While the goal of providing accessible entertainment and education to the masses during a time of national crisis is laudable, this comes at the expense of those that create those works. People who are struggling now more than ever.

It’s easy to see why authors and publishers have jumped on this and condemned it. But, is it really going to harm authors? That’s a slightly more complex question.

How it Hurts Authors

Having dabbled with the National Emergency Library’s tools for a bit, I can safely say that the experience of using it is, in a word, tragic.

The search function doesn’t work well and, even in the screenshot above, you can see it fed me irrelevant books. Viewing the book on my desktop is slow and difficult to read since is nothing more than scans from the book and the ePub version is borderline unusable due to OCR errors. Even the PDF version, which provided the best experience was slow to download, difficult to read and required me to install new software.

For those that want to simply pirate books you can easily get better versions without the 14-day timer online. If you don’t want to pirate books, the National Emergency Library is a very poor substitute for legally-acquired books. You can actually read Harry Potter and the Order of the Phoenix for free on Kindle Unlimited or just pay $9 to buy it right now.

To be clear, these are all things that the Internet Archive acknowledges.

However, the threat of the National Emergency Library isn’t that it’s going to become the preferred way to pirate books or that it is a better experience than actually purchasing books. Instead, it’s the aforementioned air of legitimacy. The library received glowing coverage from mainstream media including NPR, The New Yorker and the AFP. Though more balanced coverage came in the days that followed, the tone was largely set.

And that, I suspect, is the real concern. Not the piracy that may happen between now and June 30, but the risk of using a national emergency to normalize piracy. However, with all parties so occupied by the unfolding crisis, it’s difficult to say who, if anyone, is in a position to actually do anything about it at this time.

I suspect that, if there is a reckoning over this in the courts, it will be well after everything has died down.

Bottom Line

On March 26, two days after the library launched but just as the news media was reporting on it, I posted a tweet calling for a copyright peace.

When I wrote that, I was thinking about how Neil Gaiman is granting LeVar Burton blanket permission to read his stories online, Bandcamp was waiving their share of revenue on sales and there seemed to be a general spirit of collaboration to ensure that artists didn’t suffer unduly but that access to their work was increased for those that needed it.

In one swoop, the Internet Archive seems to have erased that spirit of cooperation.

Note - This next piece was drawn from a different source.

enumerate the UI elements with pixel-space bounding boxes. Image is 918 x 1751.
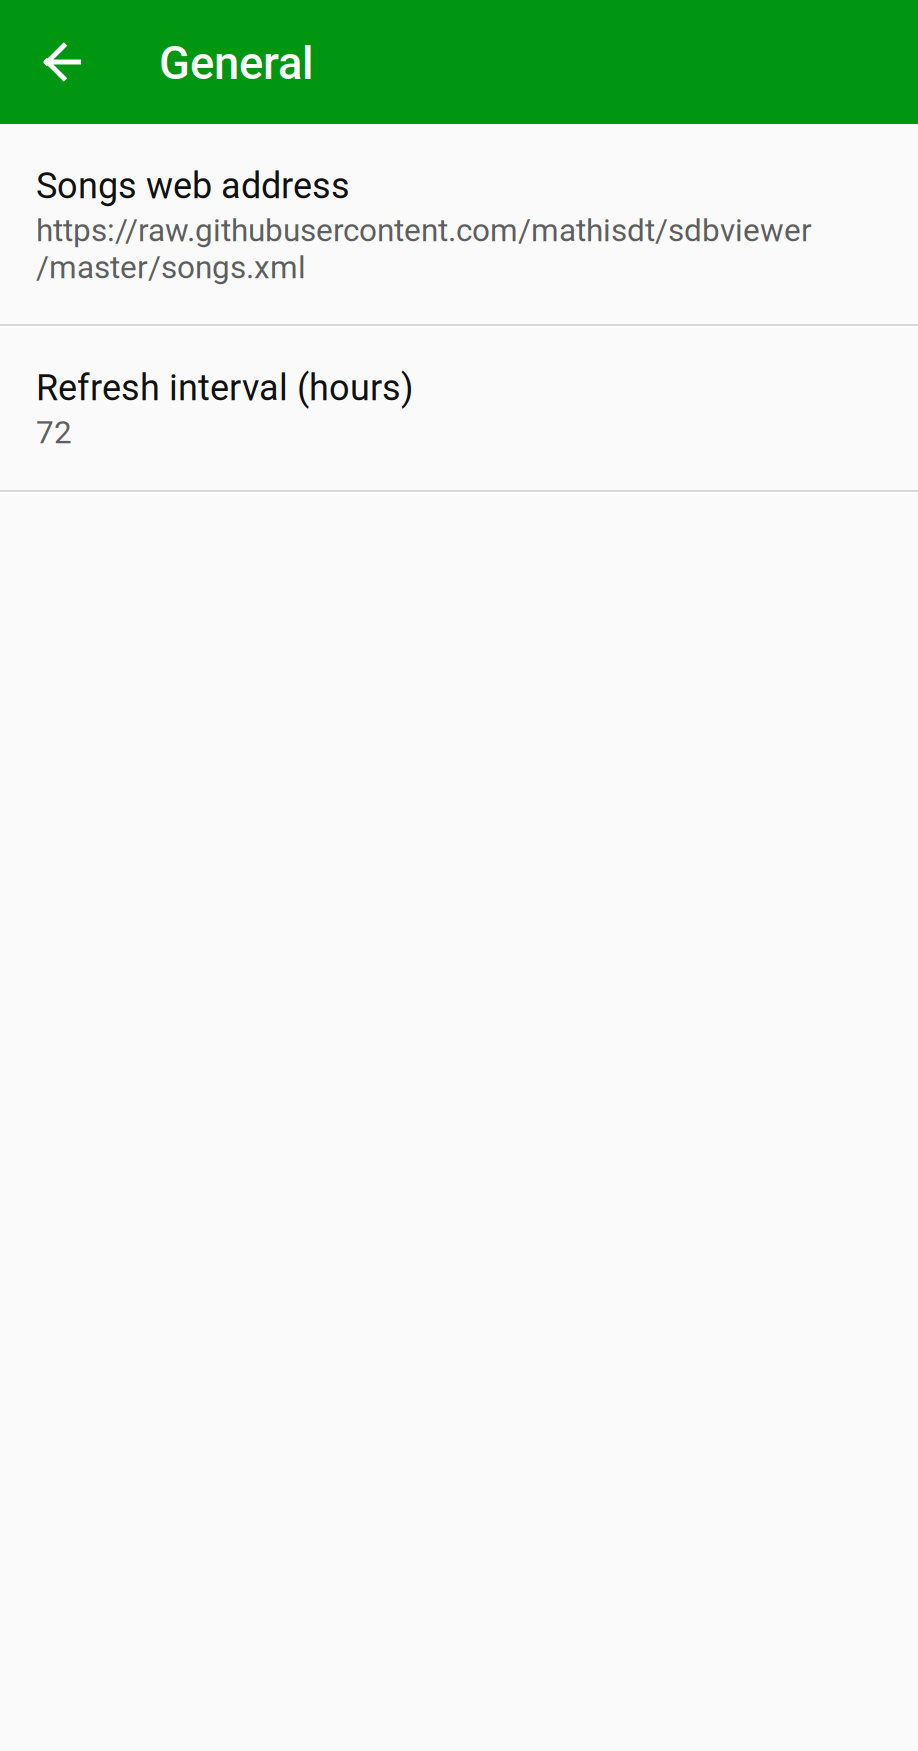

What the Internet Archive did doesn’t come from a place of self-sacrifice. Other than additional bandwidth costs, it sacrifices nothing and even got a great deal of positive media attention out of it. Instead, it forces the sacrifice on the authors without their permission and, even worse, requires them to opt-out if they disagree with it. Meaning authors are forced to sacrifice their works until they make a different sacrifice of their time.

While I use J.K. Rowling as my example, she’s one of the fortunate ones. Most authors make much, much less with the Author’s Guild putting the average at $20,300 per year. Those authors are suffering too and using a national crisis to normalize piracy is simply twisting the knife.

Yes, there are issues with making works accessible, especially ones that were not wildly successful commercially, but this is not the answer. There are solutions that can address those problems without resorting to blanket piracy. After all, no one is struggling to find a copy of Harry Potter and the Order of the Phoenix. So why is it part of this initiative?

We need to come together, not force others to bear a sacrifice because paying them is inconvenient. We need original solutions, not piracy disguised as altruism. Most importantly, we need collaboration, not forced cooperation.